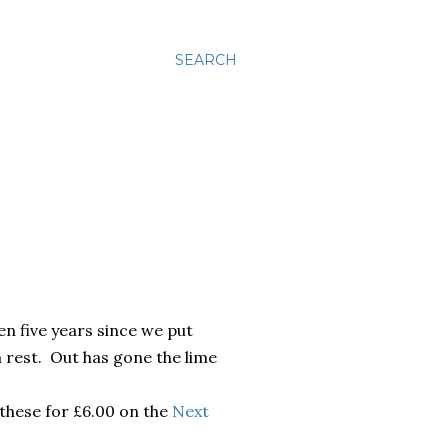
SEARCH
en five years since we put
a rest. Out has gone the lime
 these for £6.00 on the
Next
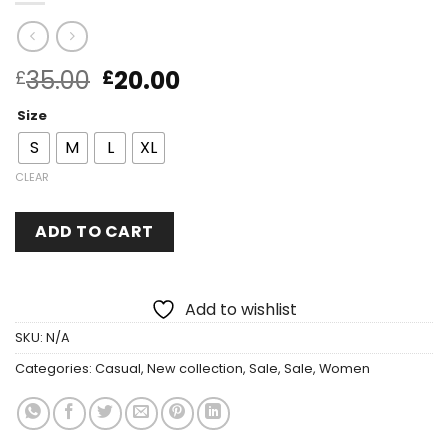
35.00
20.00
£
£
Size
S
M
L
XL
CLEAR
ADD TO CART
Add to wishlist
SKU:
N/A
Categories:
Casual
,
New collection
,
Sale
,
Sale
,
Women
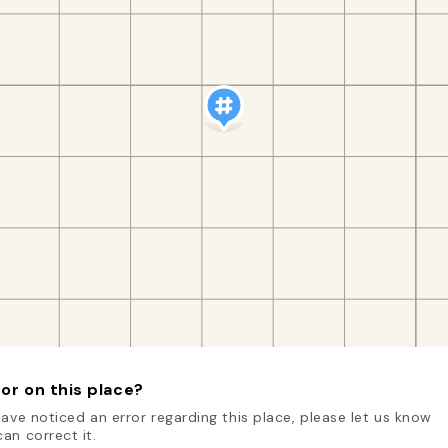
or on this place?
have noticed an error regarding this place, please let us know
an correct it.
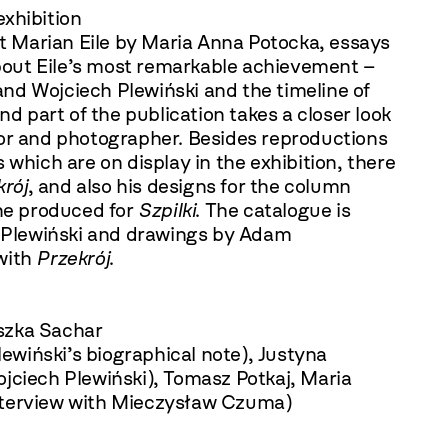
exhibition
 Marian Eile by Maria Anna Potocka, essays
out Eile’s most remarkable achievement –
nd Wojciech Plewiński and the timeline of
nd part of the publication takes a closer look
ditor and photographer. Besides reproductions
 which are on display in the exhibition, there
krój
, and also his designs for the column
he produced for
Szpilki
. The catalogue is
Plewiński and drawings by Adam
with
Przekrój
.
szka Sachar
Plewiński’s biographical note), Justyna
jciech Plewiński), Tomasz Potkaj, Maria
nterview with Mieczysław Czuma)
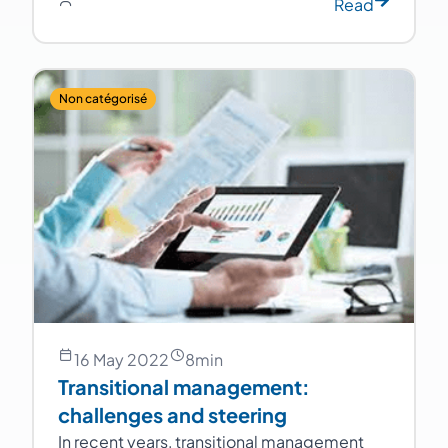
Read
Non catégorisé
16 May 2022
8
min
Transitional management:
challenges and steering
In recent years, transitional management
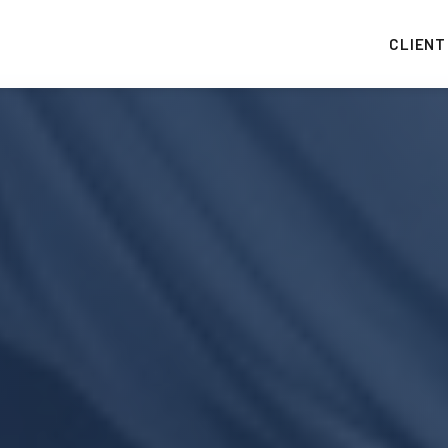
CLIENT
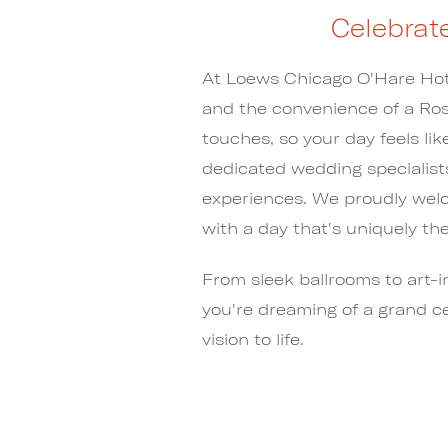
Celebrat
At Loews Chicago O'Hare Hote
and the convenience of a Ros
touches, so your day feels li
dedicated wedding specialists 
experiences. We proudly wel
with a day that's uniquely the
From sleek ballrooms to art-i
you're dreaming of a grand ce
vision to life.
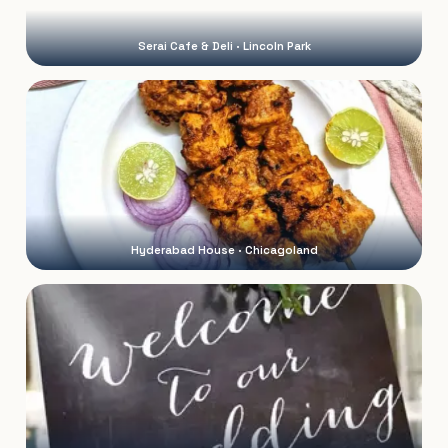
Serai Cafe & Deli · Lincoln Park
Hyderabad House · Chicagoland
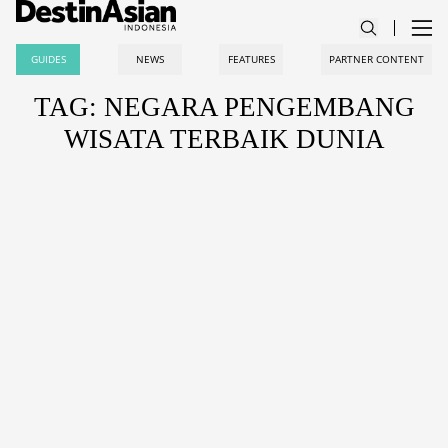
GUIDES
NEWS
FEATURES
PARTNER CONTENT
TAG: NEGARA PENGEMBANG
WISATA TERBAIK DUNIA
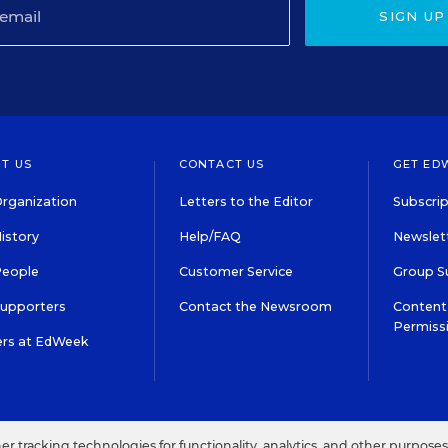
SIGN UP
T US
CONTACT US
GET ED
rganization
Letters to the Editor
Subscrip
istory
Help/FAQ
Newslett
People
Customer Service
Group S
Supporters
Contact the Newsroom
Content 
Permiss
ers at EdWeek
S IN EDUCATION, INC.
TERMS OF USE
PRIVACY POLICY
her tracking technologies for functionality, analytics, and other purpose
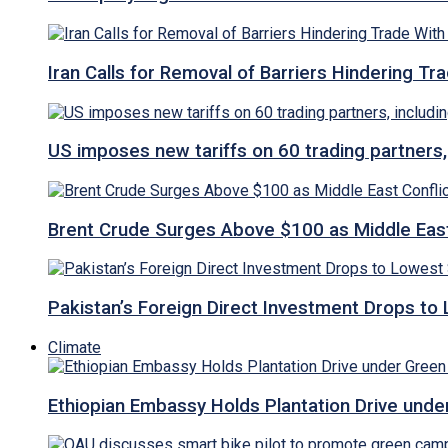
Iran Calls for Removal of Barriers Hindering Tr
US imposes new tariffs on 60 trading partners,
Brent Crude Surges Above $100 as Middle East
Pakistan’s Foreign Direct Investment Drops to
Climate
Ethiopian Embassy Holds Plantation Drive under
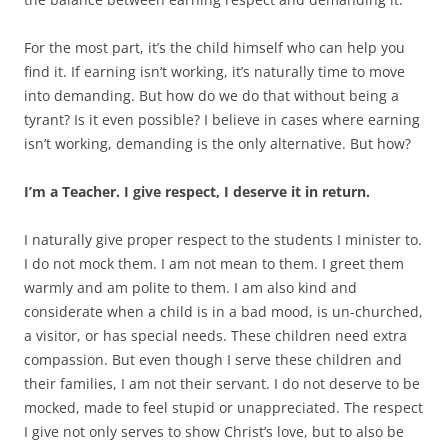
For the most part, it’s the child himself who can help you
find it. If earning isn’t working, it’s naturally time to move
into demanding. But how do we do that without being a
tyrant? Is it even possible? I believe in cases where earning
isn’t working, demanding is the only alternative. But how?
I’m a Teacher. I give respect, I deserve it in return.
I naturally give proper respect to the students I minister to.
I do not mock them. I am not mean to them. I greet them
warmly and am polite to them. I am also kind and
considerate when a child is in a bad mood, is un-churched,
a visitor, or has special needs. These children need extra
compassion. But even though I serve these children and
their families, I am not their servant. I do not deserve to be
mocked, made to feel stupid or unappreciated. The respect
I give not only serves to show Christ’s love, but to also be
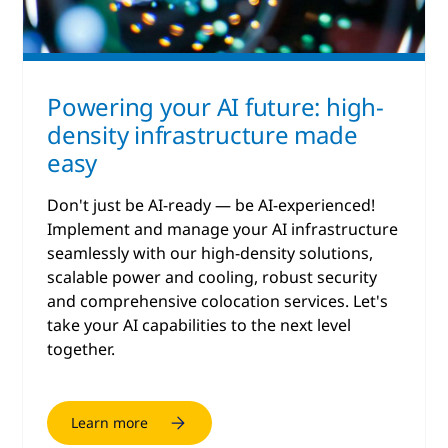
Powering your AI future: high-
density infrastructure made
easy
Don't just be AI-ready — be AI-experienced!
Implement and manage your AI infrastructure
seamlessly with our high-density solutions,
scalable power and cooling, robust security
and comprehensive colocation services. Let's
take your AI capabilities to the next level
together.
Learn more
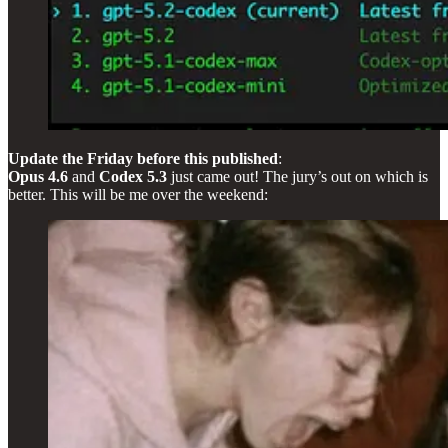
Update the Friday before this published
:
Opus 4.6
and
Codex 5.3
just came out! The jury’s out on which is
better. This will be me over the weekend:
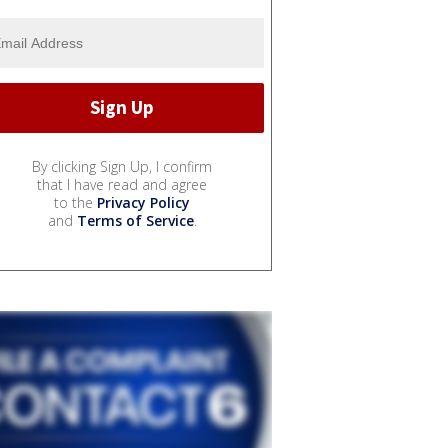
By clicking Sign Up, I confirm
that I have read and agree
to the
Privacy Policy
and
Terms of Service
.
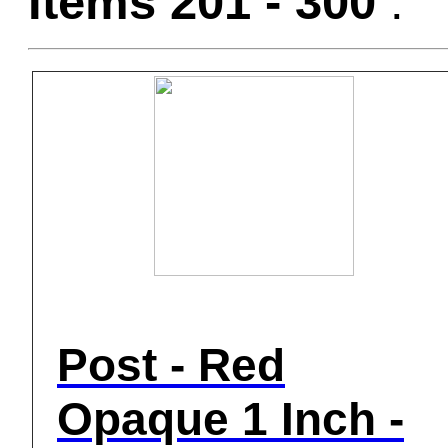
Items 201 - 300
:
Post - Red
Opaque 1 Inch -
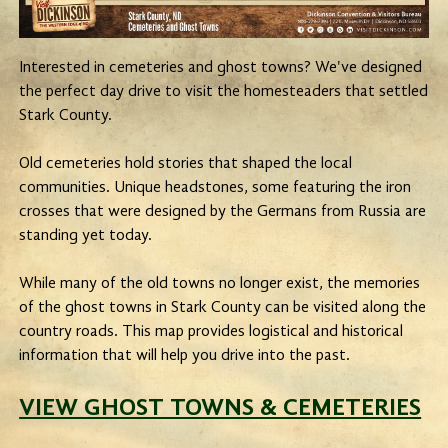
Interested in cemeteries and ghost towns? We've designed
the perfect day drive to visit the homesteaders that settled
Stark County.
Old cemeteries hold stories that shaped the local
communities. Unique headstones, some featuring the iron
crosses that were designed by the Germans from Russia are
standing yet today.
While many of the old towns no longer exist, the memories
of the ghost towns in Stark County can be visited along the
country roads. This map provides logistical and historical
information that will help you drive into the past.
VIEW GHOST TOWNS & CEMETERIES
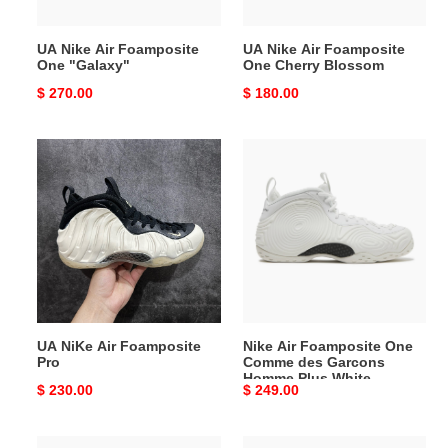
UA Nike Air Foamposite
UA Nike Air Foamposite
One "Galaxy"
One Cherry Blossom
Original
$ 270.00
Original
$ 180.00
price
price
UA
Nike
NiKe
Air
Air
Foamposite
Foamposite
One
Pro
Comme
des
Garcons
Homme
Plus
UA NiKe Air Foamposite
Nike Air Foamposite One
White
Pro
Comme des Garcons
Homme Plus White
Original
$ 230.00
Original
$ 249.00
price
price
Nike
AIR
..........
Problem description> All that is wanted is each line, word for word, from the first line of the data to the one holding "into demanding. But", with the pictures left out.

Output for this exercise>
SEARCH
en five years since we put
a rest. Out has gone the lime
 these for £6.00 on the
Next
35.00
20.00
£
£
Size
S
M
L
XL
CLEAR
ADD TO CART
Add to wishlist
SKU:
N/A
Categories:
Casual
,
New collection
,
Sale
,
Sale
,
Women
or on this place?
have noticed an error regarding this place, please let us know
an correct it.
exhibition
 Marian Eile by Maria Anna Potocka, essays
out Eile’s most remarkable achievement –
nd Wojciech Plewiński and the timeline of
nd part of the publication takes a closer look
ditor and photographer. Besides reproductions
 which are on display in the exhibition, there
krój
, and also his designs for the column
he produced for
Szpilki
. The catalogue is
Plewiński and drawings by Adam
with
Przekrój
.
szka Sachar
Plewiński’s biographical note), Justyna
jciech Plewiński), Tomasz Potkaj, Maria
nterview with Mieczysław Czuma)
Read
Non catégorisé
16 May 2022
8
min
Transitional management:
challenges and steering
In recent years, transitional management
CLIENT
Celebrat
At Loews Chicago O'Hare Hote
and the convenience of a Ros
touches, so your day feels li
dedicated wedding specialists 
experiences. We proudly wel
with a day that's uniquely the
From sleek ballrooms to art-i
you're dreaming of a grand ce
vision to life.
Serai Cafe & Deli · Lincoln Park
Hyderabad House · Chicagoland
GUIDES
NEWS
FEATURES
PARTNER CONTENT
TAG: NEGARA PENGEMBANG
WISATA TERBAIK DUNIA
SIGN UP
T US
CONTACT US
GET ED
rganization
Letters to the Editor
Subscrip
istory
Help/FAQ
Newslett
People
Customer Service
Group S
Supporters
Contact the Newsroom
Content 
Permiss
ers at EdWeek
S IN EDUCATION, INC.
TERMS OF USE
PRIVACY POLICY
her tracking technologies for functionality, analytics, and other purpose
Iran Calls for Removal of Barriers Hindering Tr
US imposes new tariffs on 60 trading partners,
Brent Crude Surges Above $100 as Middle East
Pakistan’s Foreign Direct Investment Drops to
Climate
Ethiopian Embassy Holds Plantation Drive under
For the most part, it’s the child himself who can help you
find it. If earning isn’t working, it’s naturally time to move
into demanding. But how do we do that without being a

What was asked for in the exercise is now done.